06-17-2016 01:55 PM
I have missing values in cost variable. I would like to impute the missing values, grouped by two variables. My data structure looks like this:
I tried using Proc MI like this:
proc mi data=Have out=have_impute
by DrugName Rx_yr;
But it returns an error message of "Fewer than two analysis variables".
Anyone know what I am doing wrong, or a better way to do this?
Thanks in advance!
06-17-2016 02:46 PM
I'm not sure that's a good way to do it.
I'd consider some rules that are probably true 90% of the time.
For example for drug1 in the same year I would assume the same price.

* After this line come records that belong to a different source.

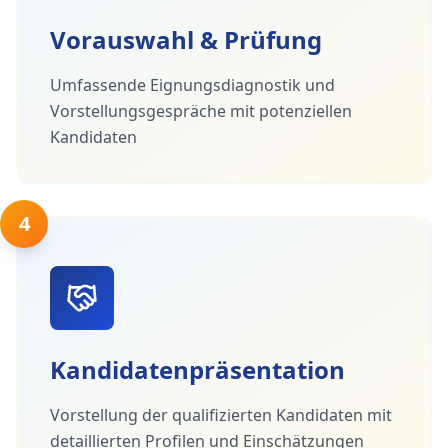
Vorauswahl & Prüfung
Umfassende Eignungsdiagnostik und
Vorstellungsgespräche mit potenziellen
Kandidaten
4
Kandidatenpräsentation
Vorstellung der qualifizierten Kandidaten mit
detaillierten Profilen und Einschätzungen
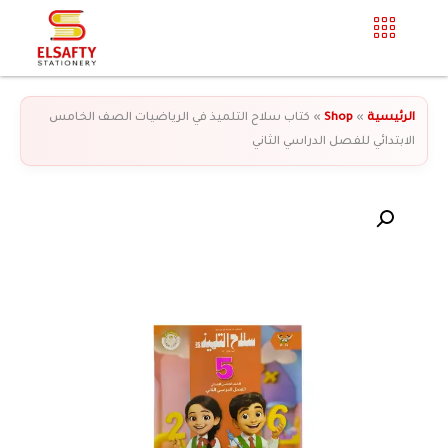
الرئيسية
»
Shop
»
كتاب سلاح التلميذ في الرياضيات الصف الخامس
الابتدائي للفصل الدراسي الثاني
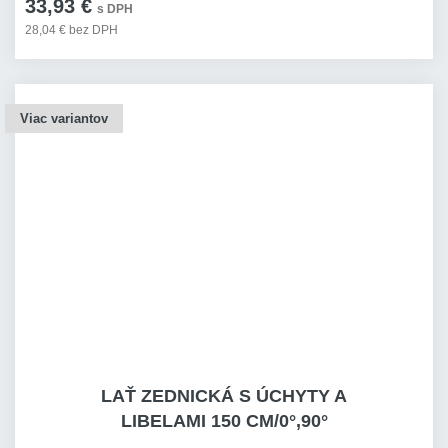
33,93 €
s DPH
28,04 € bez DPH
Viac variantov
LAŤ ZEDNICKÁ S ÚCHYTY A
LIBELAMI 150 CM/0°,90°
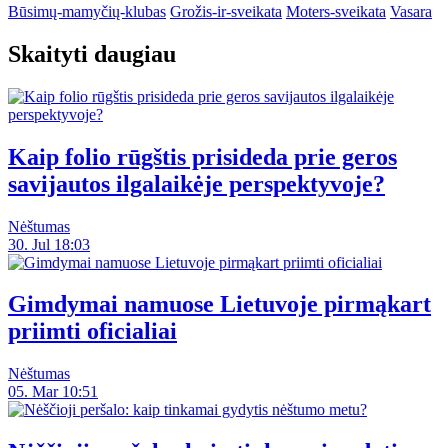
Būsimų-mamyčių-klubas
Grožis-ir-sveikata
Moters-sveikata
Vasara
Skaityti daugiau
Kaip folio rūgštis prisideda prie geros
savijautos ilgalaikėje perspektyvoje?
Nėštumas
30. Jul 18:03
Gimdymai namuose Lietuvoje pirmąkart
priimti oficialiai
Nėštumas
05. Mar 10:51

If I don't have data for that year, then I would consider an interpolation method, probably something as simple as the average of the years before and after. You probably have some more complex scenarios, such as missing two years in a row or different prices in same year. Regardless, I don't think a straighforward imputation method would be the best way to go in your case. This is assuming you're actually working with drug data and not some other data.
06-17-2016 03:00 PM
06-17-2016 03:05 PM
If you have data for those records make a 'master table' that has the values for the drug/year and then merge the tables on drug/year.
You can probably use PROC STANDARD for this to replace missing values, as long as you're okay with using the mean value of the drugs per year. If not you'll need another method.